- _Exercise aim_
Every entry must be set down exactly in the answer; no pictures should appear.

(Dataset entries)

- Opening Delimiter -

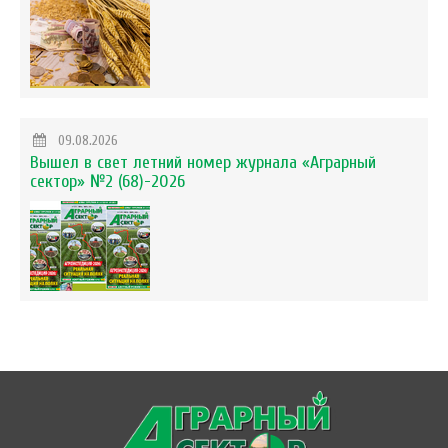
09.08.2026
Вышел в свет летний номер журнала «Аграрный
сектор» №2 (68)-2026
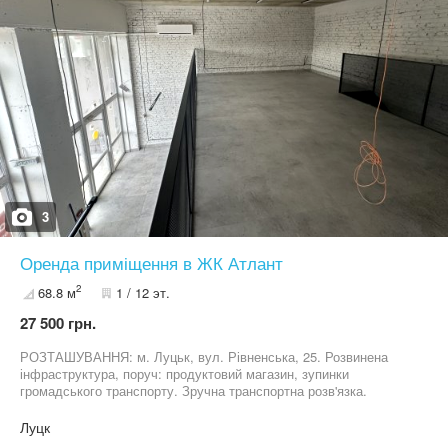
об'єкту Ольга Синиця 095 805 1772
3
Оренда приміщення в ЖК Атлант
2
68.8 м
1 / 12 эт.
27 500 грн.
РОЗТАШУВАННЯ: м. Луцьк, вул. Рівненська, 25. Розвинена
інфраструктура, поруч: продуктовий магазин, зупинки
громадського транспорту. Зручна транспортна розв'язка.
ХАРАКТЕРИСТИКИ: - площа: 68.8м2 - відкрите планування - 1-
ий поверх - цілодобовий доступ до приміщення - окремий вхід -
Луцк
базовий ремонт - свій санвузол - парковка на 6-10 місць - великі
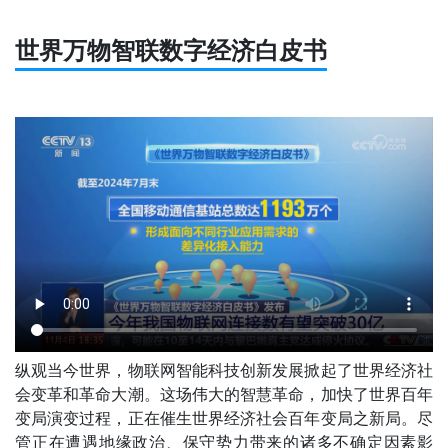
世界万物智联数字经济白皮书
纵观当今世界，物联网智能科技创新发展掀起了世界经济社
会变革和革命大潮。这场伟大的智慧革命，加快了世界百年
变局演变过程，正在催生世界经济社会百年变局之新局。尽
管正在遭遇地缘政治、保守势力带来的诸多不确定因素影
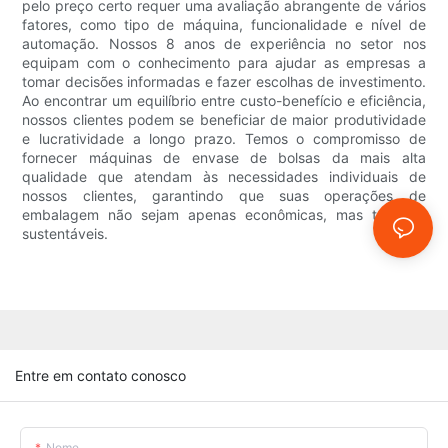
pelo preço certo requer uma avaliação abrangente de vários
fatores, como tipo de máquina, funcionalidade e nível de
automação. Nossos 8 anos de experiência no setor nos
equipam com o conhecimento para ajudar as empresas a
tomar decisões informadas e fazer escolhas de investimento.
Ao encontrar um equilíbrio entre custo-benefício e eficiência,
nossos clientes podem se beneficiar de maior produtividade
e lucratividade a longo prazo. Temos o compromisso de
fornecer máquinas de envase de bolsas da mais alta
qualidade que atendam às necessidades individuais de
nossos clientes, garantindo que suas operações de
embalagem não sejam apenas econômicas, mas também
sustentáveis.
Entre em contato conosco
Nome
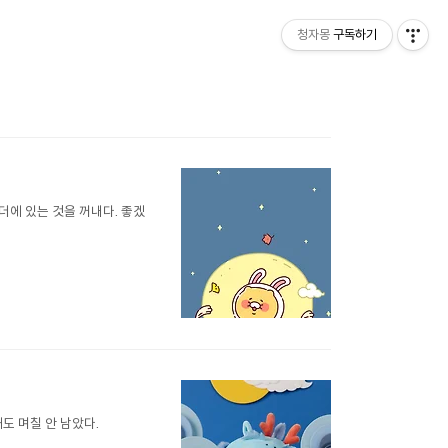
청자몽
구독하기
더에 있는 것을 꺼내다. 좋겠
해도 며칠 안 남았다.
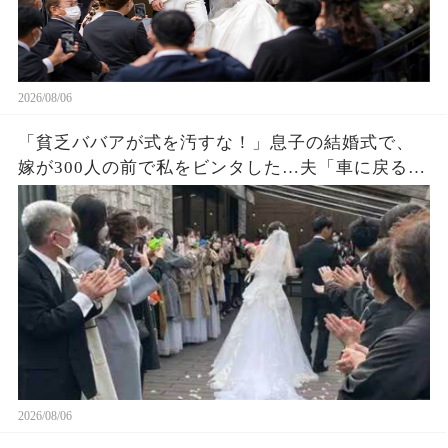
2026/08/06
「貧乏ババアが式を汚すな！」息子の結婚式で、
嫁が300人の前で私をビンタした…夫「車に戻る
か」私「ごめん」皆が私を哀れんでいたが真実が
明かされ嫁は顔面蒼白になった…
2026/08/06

- Closing Delimiter -

- _Final answer_
09.08.2026
Вышел в свет летний номер журнала «Аграрный
сектор» №2 (68)-2026
об'єкту Ольга Синиця 095 805 1772
3
Оренда приміщення в ЖК Атлант
2
68.8 м
1 / 12 эт.
27 500 грн.
РОЗТАШУВАННЯ: м. Луцьк, вул. Рівненська, 25. Розвинена
інфраструктура, поруч: продуктовий магазин, зупинки
громадського транспорту. Зручна транспортна розв'язка.
ХАРАКТЕРИСТИКИ: - площа: 68.8м2 - відкрите планування - 1-
ий поверх - цілодобовий доступ до приміщення - окремий вхід -
Луцк
базовий ремонт - свій санвузол - парковка на 6-10 місць - великі
世界万物智联数字经济白皮书
纵观当今世界，物联网智能科技创新发展掀起了世界经济社
会变革和革命大潮。这场伟大的智慧革命，加快了世界百年
变局演变过程，正在催生世界经济社会百年变局之新局。尽
管正在遭遇地缘政治、保守势力带来的诸多不确定因素影
pelo preço certo requer uma avaliação abrangente de vários
fatores, como tipo de máquina, funcionalidade e nível de
automação. Nossos 8 anos de experiência no setor nos
equipam com o conhecimento para ajudar as empresas a
tomar decisões informadas e fazer escolhas de investimento.
Ao encontrar um equilíbrio entre custo-benefício e eficiência,
nossos clientes podem se beneficiar de maior produtividade
e lucratividade a longo prazo. Temos o compromisso de
fornecer máquinas de envase de bolsas da mais alta
qualidade que atendam às necessidades individuais de
nossos clientes, garantindo que suas operações de
embalagem não sejam apenas econômicas, mas também
sustentáveis.
Entre em contato conosco
Nome
청자몽
구독하기
더에 있는 것을 꺼내다. 좋겠
해도 며칠 안 남았다.
2026/08/06
「貧乏ババアが式を汚すな！」息子の結婚式で、
嫁が300人の前で私をビンタした…夫「車に戻る
か」私「ごめん」皆が私を哀れんでいたが真実が
明かされ嫁は顔面蒼白になった…
2026/08/06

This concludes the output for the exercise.